Кроме того, суды считают, что председатель правления вообще не несет ответственности за выдачу кредита, поскольку, подписывая договор кредитования, действует по указанию кредитного комитета – органа, сформированного самим председателем правления, собранного из подчиненных ему в рамках трудового законодательства сотрудников, ниже стоящих по должности. И вот председатель приходит в суд и утверждает, что не мог ничего сделать: они решили, он подписал. В результате никто ни за что не отвечает. Хотя Гражданский кодекс РФ явно и внятно указывает, что юридическим лицом управляет единоличный исполнительный орган. И я не знаю никаких других норм в действующем законодательстве, которые позволяли бы утверждать обратное.
Я спрашивала судей: «Вы понимаете, что такое кредитный комитет? Это начальники отделов, несущие ответственность в соответствии с Трудовым кодексом РФ в размере оклада. Вы реально предлагаете взять этих менеджеров “среднего звена”, которые полностью подчинялись председателю правления, и пойти в суд взыскивать с них по Трудовому кодексу РФ по 15 тысяч рублей?» А в банке недостаточность имущества для удовлетворения требований кредиторов, например, 30 миллионов рублей или миллиард или даже полтора. Полная мешанина в головах у нашей юридической и бизнес-общественности просто вводит в ступор…
Хотя справедливо будет отметить, что не все судьи занимают такую позицию. Например, ФАС Московского округа решения с описанными мотивировками, как правило, отменяются, а дела возвращаются на новое рассмотрение. В настоящее время у нас есть дела, которые рассматриваются по третьему кругу, так как качество вынесенных решений, в том числе повторно вынесенных, не устраивает кассационный суд.
— Не кажется ли Вам, что все это происходит потому, что нет так называемой правовой позиции ВАС РФ…

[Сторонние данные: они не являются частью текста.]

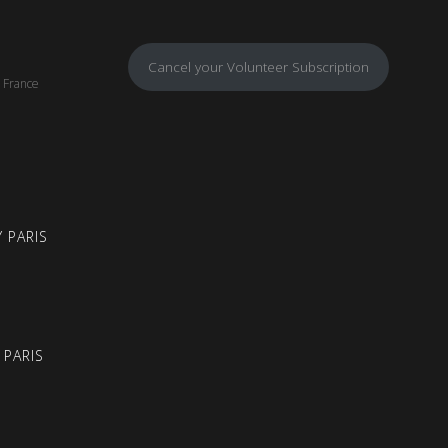
Cancel your Volunteer Subscription
, France
 PARIS
 PARIS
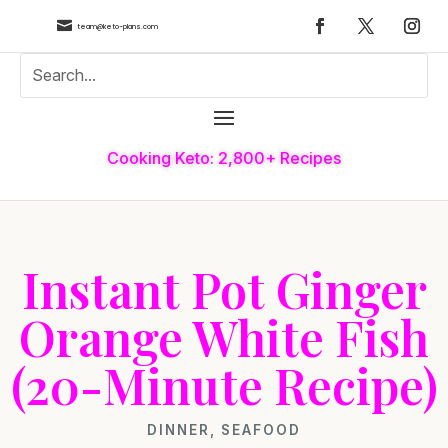

team@keto-plans.com
Cooking Keto: 2,800+ Recipes
Instant Pot Ginger
Orange White Fish
(20-Minute Recipe)
DINNER
,
SEAFOOD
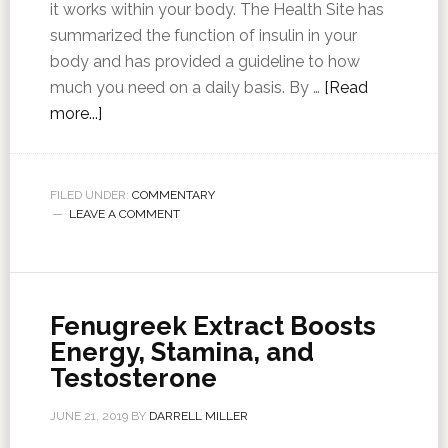
it works within your body. The Health Site has
summarized the function of insulin in your
body and has provided a guideline to how
much you need on a daily basis. By …
[Read
more...]
FILED UNDER:
COMMENTARY
LEAVE A COMMENT
Fenugreek Extract Boosts
Energy, Stamina, and
Testosterone
JUNE 21, 2019
BY
DARRELL MILLER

— Агентство направило соответствующее письмо в ВАС РФ еще два года назад. Описали порядка десяти наших самых крупных «слез» и попросили подготовить обзор. Тишина. По всей видимости, данная проблема не считается острой, хотя если брать по суммам, то речь идет о взыскании миллиардов. Каждый банк – это сотни и тысячи кредиторов. Если бы они все ходили с исками, то суды только и занимались бы формированием практики по субсидиарной ответственности. А в связи с тем, что Агентство одно представляет интересы тысяч, до сегодняшнего дня было подано всего 50 исков. Что такое 50 исков в масштабах всей нашей судебной системы? Ничто.
Я не могу сказать, что качество правосудия низкое. Просто многое в работе банков – в системе их организации, принципах работы – судьи не понимают. Если в банке полное неисполнение требований кредиторов, как можно освободить от ответственности человека, который подписал кредитные договоры банка с «техническими» заемщиками? Как освободить от ответственности лицо, купившее вексель фактически не существующего должника, зарегистрированного и обязанного платить по несуществующему адресу? Когда мы обращаемся в суд с иском об ответственности за приобретение такого векселя, нам отказывают, потому что срок платежа по векселю еще не наступил. Но наступит он или нет – какая разница, если ни должника, ни места платежа не существует! По вексельному законодательству мы можем прийти только по указанному адресу и предъявить вексель. «А вдруг он вас там ждать будет?» – спрашивает судья. Вот придите в 2022 году, а векселедатель будет стоять на углу и ждать с мешком денег!